Changes in gut metabolism can contribute to how the brain processes generalized pain signals in people with fibromyalgia. These changes were detected through urinalysis, which may represent a new non-invasive strategy to diagnose and monitor these patients.

The study, “The GC-MS metabolomics signature in patients with fibromyalgia syndrome directs to dysbiosis as an aspect contributing factor of FMS pathophysiology,” was published in Metabolomics.

The gastrointestinal tract houses a complex and dynamic population of bacteria and other microorganisms, commonly called gut microbiome, which exert a marked influence on a person’s health and disease onset.

Analysis of small molecules derived from normal metabolism — known as metabolites — within cells, biofluids, or tissues holds promise for the identification of potential diagnostic biomarkers for several human diseases.

Metabolic imbalance has been shown to influence fibromyalgia, and studies have linked chronic pain syndrome to bacterial overgrowth within the small intestine. Fibromyalgia was also associated with changes in energy metabolism and gut metabolome — the total number of metabolites present within the gut.

Based on this, a team led by researchers from the North-West University, in South Africa, set up to analyze the urinary metabolite profile of fibromyalgia patients.

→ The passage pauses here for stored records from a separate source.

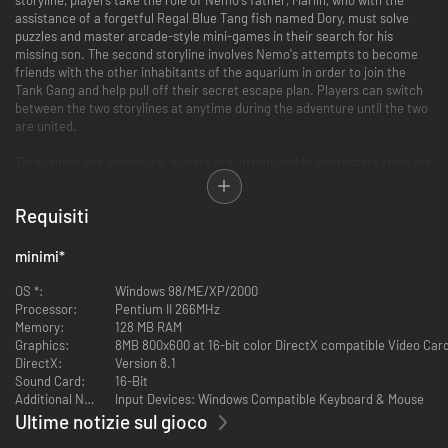
assistance of a forgetful Regal Blue Tang fish named Dory, must solve
puzzles and master arcade-style mini-games in their search for his
missing son. The second storyline involves Nemo's attempts to become
friends with the other inhabitants of the aquarium in order to join the
Tank Gang and help pull off their secret escape plan. Players can switch
between the two storylines at anytime during the adventure until the two
are united.
Throughout the adventure, players are introduced to characters from the
film who help Marlin and Nemo accomplish tasks. During Marlin's story,
players must escape from Bruce the Shark, recover the diver's mask
Requisiti
from a sunken submarine, avoid an anglerfish, hop across a maze of
jellyfish, and hitch a ride on the current to Sydney Harbor. Meanwhile,
mini-games and puzzles in Nemo's segment include using pebbles to jam
minimi
*
the aquarium's filter, catching bubbles before they reach the top of the
tank, maneuvering through a maze of Tiki heads, helping Jacques get his
OS *:
Windows 98/ME/XP/2000
key chain unstuck, and escaping from a crab-infested sewer pipe. Once
Processor:
Pentium II 266MHz
father and son are reunited, they must save Dory and other fish from a
Memory:
128 MB RAM
fisherman's net.
Graphics:
8MB 800x600 at 16-bit color DirectX compatible Video Car
DirectX:
Version 8.1
Sound Card:
16-Bit
Additional Notes:
Input Devices: Windows Compatible Keyboard & Mouse
Ultime notizie sul gioco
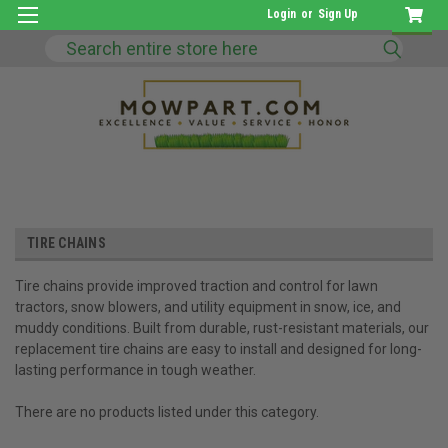
Login
or
Sign Up
Search
TIRE CHAINS
Tire chains provide improved traction and control for lawn
tractors, snow blowers, and utility equipment in snow, ice, and
muddy conditions. Built from durable, rust-resistant materials, our
replacement tire chains are easy to install and designed for long-
lasting performance in tough weather.
There are no products listed under this category.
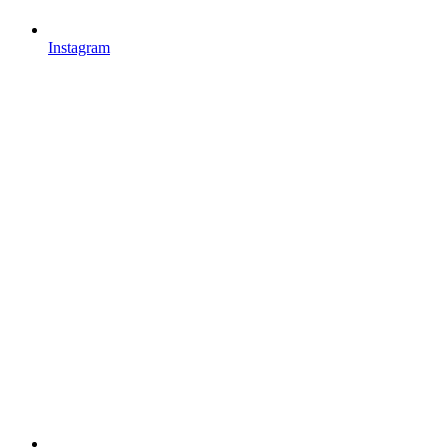
Instagram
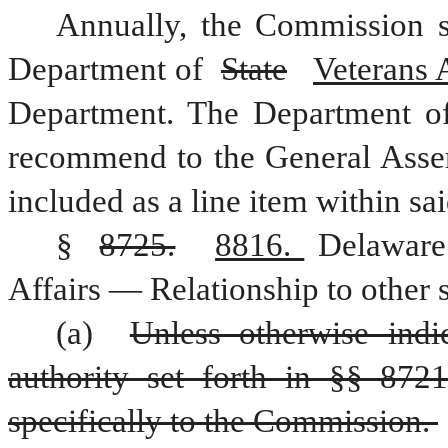
Annually, the Commission s
Department of 
State
Veterans A
Department. The Department o
recommend to the General Assem
included as a line item within s
§ 
8725.
8816. 
Delaware
Affairs — Relationship to other s
(a) 
Unless otherwise indica
authority set forth in §§ 8721
specifically to the Commission. 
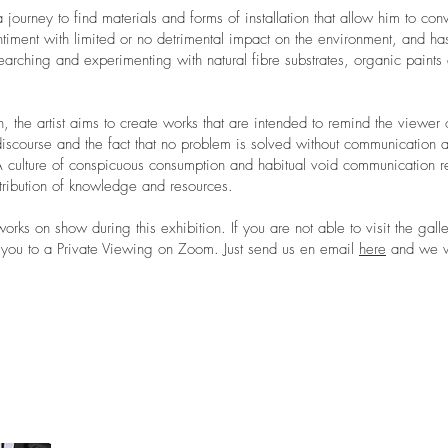
a journey to find materials and forms of installation that allow him to con
iment with limited or no detrimental impact on the environment, and has
arching and experimenting with natural fibre substrates, organic paints 
on, the artist aims to create works that are intended to remind the viewer 
iscourse and the fact that no problem is solved without communication 
A culture of conspicuous consumption and habitual void communication re
tribution of knowledge and resources.
orks on show during this exhibition. If you are not able to visit the gall
e you to a Private Viewing on Zoom. Just send us en email
here
and we wi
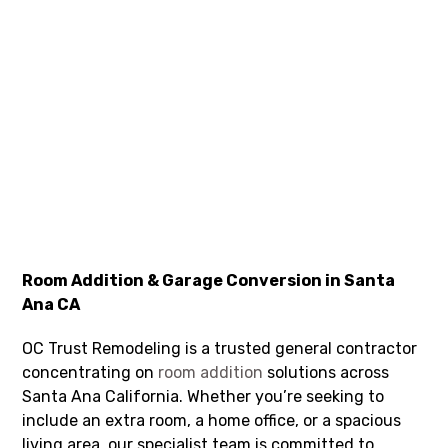
Room Addition & Garage Conversion in Santa
Ana CA
OC Trust Remodeling is a trusted general contractor
concentrating on
room addition
solutions across
Santa Ana California. Whether you’re seeking to
include an extra room, a home office, or a spacious
living area, our specialist team is committed to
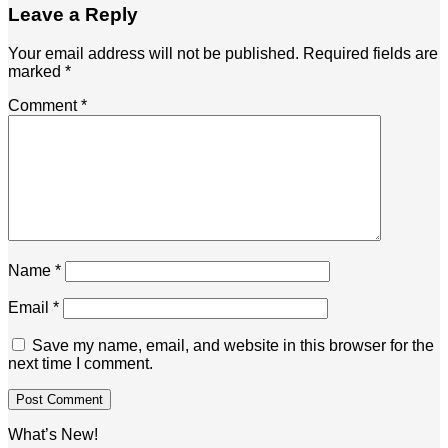
Leave a Reply
Your email address will not be published.
Required fields are
marked
*
Comment
*
Name
*
Email
*
Save my name, email, and website in this browser for the
next time I comment.
What’s New!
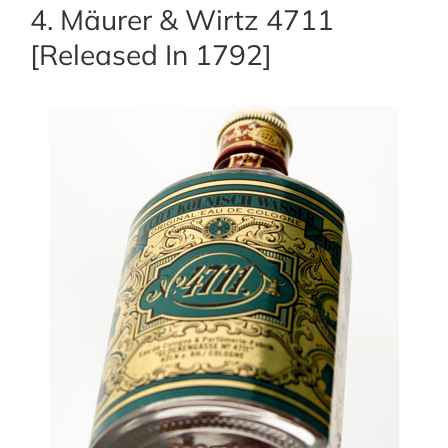
4. Mäurer & Wirtz 4711
[Released In 1792]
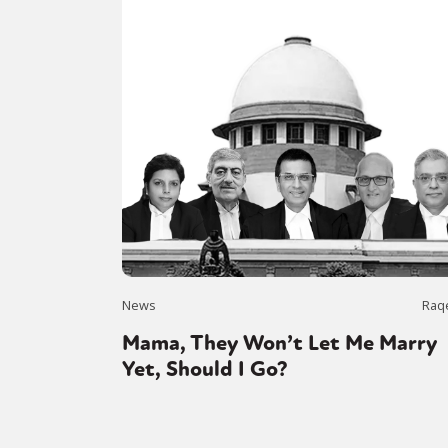
News
Raq
Mama, They Won’t Let Me Marry
Yet, Should I Go?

Using a technique called gas chromatography-mass spectrometry (GC-MS), the team could profile all individual components of a patient’s urine. This means that researchers were able to pinpoint which metabolites and how much of them were present in each patient’s urine.

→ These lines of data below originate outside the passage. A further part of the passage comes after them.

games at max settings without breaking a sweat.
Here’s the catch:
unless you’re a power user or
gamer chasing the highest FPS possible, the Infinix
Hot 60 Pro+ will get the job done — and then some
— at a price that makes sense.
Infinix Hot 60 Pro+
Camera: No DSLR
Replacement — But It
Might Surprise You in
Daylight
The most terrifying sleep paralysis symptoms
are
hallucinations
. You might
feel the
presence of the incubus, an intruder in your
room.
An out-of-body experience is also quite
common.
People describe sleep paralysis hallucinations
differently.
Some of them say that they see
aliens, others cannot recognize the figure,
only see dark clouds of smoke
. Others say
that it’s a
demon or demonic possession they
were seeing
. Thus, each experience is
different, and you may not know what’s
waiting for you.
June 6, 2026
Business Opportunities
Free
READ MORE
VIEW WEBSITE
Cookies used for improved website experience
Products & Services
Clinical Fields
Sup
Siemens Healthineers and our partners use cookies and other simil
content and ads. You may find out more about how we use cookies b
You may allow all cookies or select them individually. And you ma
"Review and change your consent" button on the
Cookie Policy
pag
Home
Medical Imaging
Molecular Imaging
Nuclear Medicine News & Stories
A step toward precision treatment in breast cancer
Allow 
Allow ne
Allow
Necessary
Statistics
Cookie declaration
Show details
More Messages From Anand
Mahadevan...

They analyzed urine samples collected in the early morning from 18 patients with persistent fibromyalgia, as well as of 11 first-generation family members, 10 age-matched subjects without symptoms of fibromyalgia, and 41 healthy, young (age 18-22) volunteers. All study participants were women.

In total, 196 metabolites were identified by GC-MS analysis. In particular, the increased levels of 14 specific metabolites allowed the team to distinguish all control samples from those of fibromyalgia patients. These specific metabolites are commonly associated with energy metabolism, digestion and metabolism of carbohydrates — such as sugars, starches, and fibers found in foods — as well as with other host and gut metabolites.

Overall, these findings suggest that “energy utilization is a central aspect” of fibromyalgia, and that these patients may have altered bacteria population present in the gut.

This further supports the hypothesis that gut microbiome “may alter brain function through the gut-brain axis, with the gut being a gateway to generalized pain,” researchers said.

Supported by these results, the team believes that analysis of urine metabolites in fibromyalgia patients may help scientists and clinicians better understand the ever-changing basis of host-microbiome perturbations in fibromyalgia.

Moreover, such knowledge might help differentiate fibromyalgia from other common concomitant diseases, and adapt patients’ management therapy to their specific metabolic profile, they suggested.